◆ Material shown
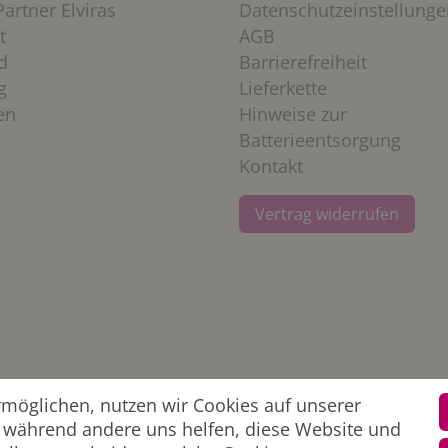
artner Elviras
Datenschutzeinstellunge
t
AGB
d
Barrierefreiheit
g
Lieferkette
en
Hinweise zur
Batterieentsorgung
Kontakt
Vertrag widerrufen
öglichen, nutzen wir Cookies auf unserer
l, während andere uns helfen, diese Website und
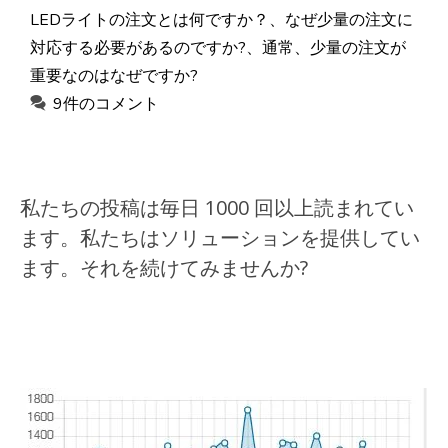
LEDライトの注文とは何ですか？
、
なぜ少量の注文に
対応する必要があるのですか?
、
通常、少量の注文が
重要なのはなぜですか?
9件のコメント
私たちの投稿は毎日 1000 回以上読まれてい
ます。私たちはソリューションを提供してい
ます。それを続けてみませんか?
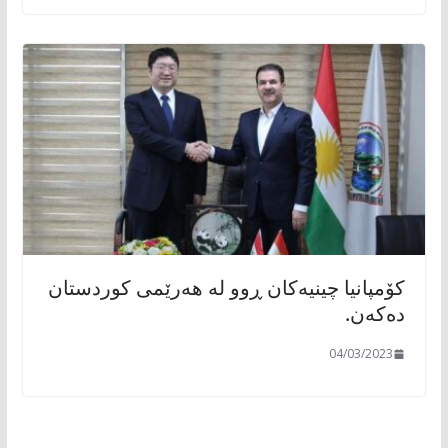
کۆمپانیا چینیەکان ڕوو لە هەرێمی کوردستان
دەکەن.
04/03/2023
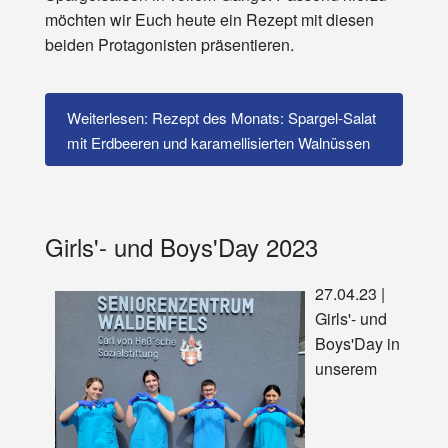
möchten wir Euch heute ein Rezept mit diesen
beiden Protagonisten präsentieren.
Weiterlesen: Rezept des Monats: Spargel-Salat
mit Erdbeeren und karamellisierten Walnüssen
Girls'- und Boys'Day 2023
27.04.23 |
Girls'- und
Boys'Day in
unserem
==
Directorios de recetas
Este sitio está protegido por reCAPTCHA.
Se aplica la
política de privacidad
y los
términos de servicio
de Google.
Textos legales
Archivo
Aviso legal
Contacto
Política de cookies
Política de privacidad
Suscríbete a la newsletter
* * *
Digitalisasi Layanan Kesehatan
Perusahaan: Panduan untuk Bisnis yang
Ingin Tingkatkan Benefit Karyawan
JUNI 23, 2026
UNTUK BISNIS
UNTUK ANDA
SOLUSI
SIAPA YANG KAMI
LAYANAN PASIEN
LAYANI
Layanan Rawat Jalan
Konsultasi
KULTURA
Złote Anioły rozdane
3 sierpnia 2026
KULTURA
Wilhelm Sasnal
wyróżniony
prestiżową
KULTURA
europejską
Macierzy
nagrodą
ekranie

◆ Instructions for the task
Among the records above, find the lines that contain "privacidad" and copy every one.

◆ Response to this task
política de privacidad
Política de privacidad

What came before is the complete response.